Record set
**********
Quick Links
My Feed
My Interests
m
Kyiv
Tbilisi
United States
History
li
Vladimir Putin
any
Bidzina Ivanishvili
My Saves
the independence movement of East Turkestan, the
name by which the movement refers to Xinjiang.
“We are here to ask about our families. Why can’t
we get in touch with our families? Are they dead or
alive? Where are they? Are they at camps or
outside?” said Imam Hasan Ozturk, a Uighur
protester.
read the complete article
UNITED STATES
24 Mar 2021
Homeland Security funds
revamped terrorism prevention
**********
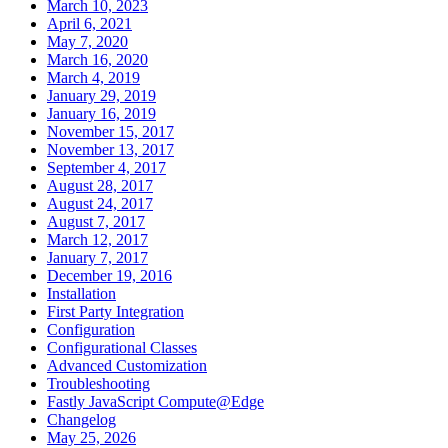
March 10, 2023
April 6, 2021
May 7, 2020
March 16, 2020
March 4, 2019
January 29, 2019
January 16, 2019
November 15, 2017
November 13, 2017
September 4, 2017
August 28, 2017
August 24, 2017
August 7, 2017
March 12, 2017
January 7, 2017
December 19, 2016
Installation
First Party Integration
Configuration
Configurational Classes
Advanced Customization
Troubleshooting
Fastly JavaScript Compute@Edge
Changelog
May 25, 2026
**********
Problem requirements
Only lines containing the word "March" should be copied from the material above.

Solution for this problem
March 10, 2023
March 16, 2020
March 4, 2019
March 12, 2017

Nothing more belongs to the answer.